0
votes

I am trying to use UDF's and return ListBuffer as a column from UDF, i am getting error.

I have created Df by executing below code:

val df = Seq((1,"dept3@@rama@@kumar","dept3##rama#@kumar"), (2,"dept31@@rama1##kumar1","dept33##rama3#@kumar3")).toDF("id","str1","str2")
df.show()

it show like below:

+---+--------------------+--------------------+
| id|                str1|                str2|
+---+--------------------+--------------------+
|  1|  dept3@@rama@@kumar|  dept3##rama#@kumar|
|  2|dept31@@rama1##ku...|dept33##rama3#@ku...|
+---+--------------------+--------------------+

as per my requirement i have to use i have to split the above columns based some inputs so i have tried UDF like below :

    def appendDelimiterError=udf((id: Int, str1: String, str2: String)=> {
            var lit = new ListBuffer[Any]()
            if(str1.contains("@@"){val a=str1.split("@@")}
            else if(str1.contains("##"){val a=str1.split("##")}
            else if(str1.contains("#&"){val a=str1.split("#&")}
            if(str2.contains("@@"){ val b=str2.split("@@")}
            else if(str2.contains("##"){ val b=str2.split("##") }
            else if(str1.contains("#@"){val b=str2.split("#@")}
            var tmp_row = List(a,"test1",b)
            lit +=tmp_row 
return lit 
})

val

i try to cal by executing below code:

val df1=df.appendDelimiterError("newcol",appendDelimiterError(df("id"),df("str1"),df("str2"))

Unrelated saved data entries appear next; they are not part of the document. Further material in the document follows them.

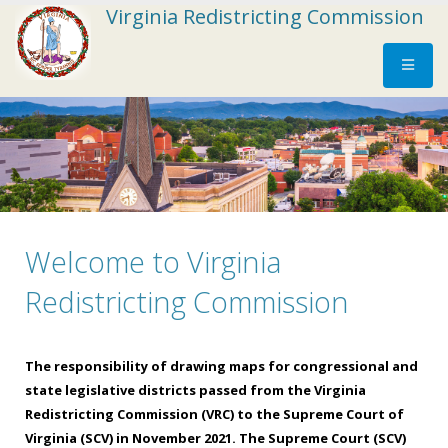
Virginia Redistricting Commission
Welcome to Virginia
*
*
*
*
*
*
*
*
*
*
*
The
Districts
Districts
October
October
October
October
October
October
October
October
Redistricting Commission
integrity
must
must
1,
2,
9,
11,
14,
18,
20,
25,
and
have
be
2021,
2021,
2021
2021,
2021,
2021,
2021,
2021,
priority
clearly
reasonably
9:00
9:00
*tentative*
8:00
8:00
8:00
8:00
8:00
The responsibility of drawing maps for congressional and
of
defined
compact,
a.m.
a.m.
a.m.
a.m.
a.m.
a.m.
a.m.
state legislative districts passed from the Virginia
existing
and
as
-
-
–
-
-
-
-
Redistricting Commission (VRC) to the Supreme Court of
political
clearly
compared
-
-
-
-
-
-
Virginia (SCV) in November 2021. The Supreme Court (SCV)
subdivisions
discernible
with
Register
Register
Register
Register
Register
Register
Register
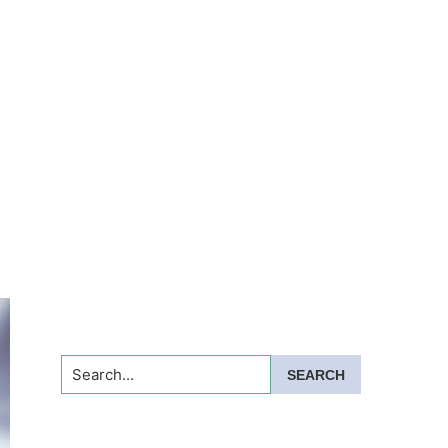
Search...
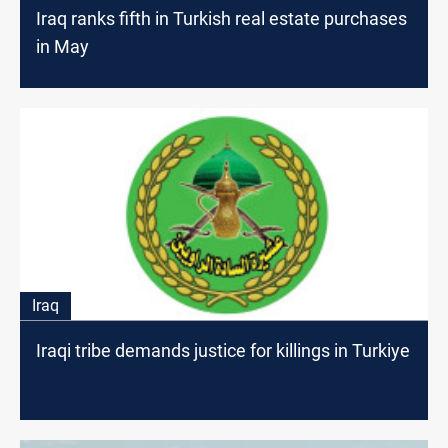
Iraq ranks fifth in Turkish real estate purchases
in May
Iraq
Iraqi tribe demands justice for killings in Turkiye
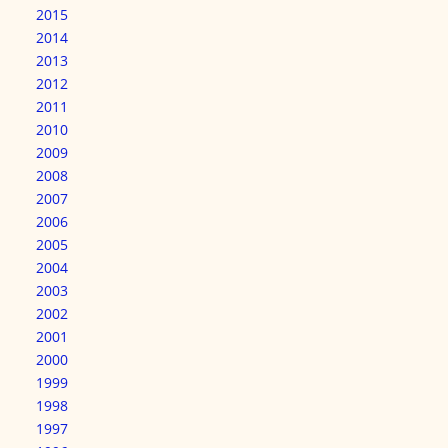
2015
2014
2013
2012
2011
2010
2009
2008
2007
2006
2005
2004
2003
2002
2001
2000
1999
1998
1997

i getting error "this was a bad call" .i want use ListBuffer/list to store and return to calling place.

my expected output will be:

+---+--------------------+------------------------+----------------------------------------------------------------------+ 
| id|                str1|                str2    |                               newcol                                 |
+---+--------------------+------------------------+----------------------------------------------------------------------+
|  1|  dept3@@rama@@kumar|  dept3##rama#@kumar    |ListBuffer(List("dept","rama","kumar"),List("dept3","rama","kumar"))  |
|  2|dept31@@rama1##kumar1|dept33##rama3#@kumar3  | ListBuffer(List("dept31","rama1","kumar1"),List("dept33","rama3","kumar3")) |                                          
+---+--------------------+------------------------+----------------------------------------------------------------------+

How to achieve this?

1
I think my way is easier and more flexible on splitting.thebluephantom
Why would you need ListBuffer? Because I think you are trying to build the return value. No need.thebluephantom
hi @ thebluephantom thanks for quick reply.i have to use udf i have some other logic before splitting,but as you provided answer without UDf .please help me try to use UDF and and LisfBuffer or a string like "111, cat, 666,@SAPRATE,222, fritz, 777"Sai
No need to. No idea why Listbuffer needed. The logic was incorrect. My contribution ends here, functional programming.thebluephantom
I note no other answer. Did you resolve?thebluephantom

1 Answers

0
votes

An alternative with my own fictional data to which you can tailor and no UDF:

import org.apache.spark.sql.functions.{col, udf}  
import org.apache.spark.sql.expressions._
import org.apache.spark.sql.functions._

val df = Seq(
  (1, "111@#cat@@666", "222@@fritz@@777"),
  (2, "AAA@@cat@@555", "BBB@@felix@@888"),
  (3, "HHH@@mouse@@yyy", "123##mickey#@ZZZ") 
 ).toDF("c0", "c1", "c2")

 val df2 = df.withColumn( "c_split", split(col("c1"), ("(@#)|(@@)|(##)|(#@)")  ))
          .union(df.withColumn("c_split", split(col("c2"), ("(@#)|(@@)|(##)|(#@)")  )) )
 df2.show(false)
 df2.printSchema()


 val df3 = df2.groupBy(col("c0")).agg(collect_list(col("c_split")).as("List_of_Data") )   
 df3.show(false)
 df3.printSchema()

Gives answer but no ListBuffer - really necessary?, as follows:

+---+---------------+----------------+------------------+
|c0 |c1             |c2              |c_split           |
+---+---------------+----------------+------------------+
|1  |111@#cat@@666  |222@@fritz@@777 |[111, cat, 666]   |
|2  |AAA@@cat@@555  |BBB@@felix@@888 |[AAA, cat, 555]   |
|3  |HHH@@mouse@@yyy|123##mickey#@ZZZ|[HHH, mouse, yyy] |
|1  |111@#cat@@666  |222@@fritz@@777 |[222, fritz, 777] |
|2  |AAA@@cat@@555  |BBB@@felix@@888 |[BBB, felix, 888] |
|3  |HHH@@mouse@@yyy|123##mickey#@ZZZ|[123, mickey, ZZZ]|
+---+---------------+----------------+------------------+

root
 |-- c0: integer (nullable = false)
 |-- c1: string (nullable = true)
 |-- c2: string (nullable = true)
 |-- c_split: array (nullable = true)
 |    |-- element: string (containsNull = true)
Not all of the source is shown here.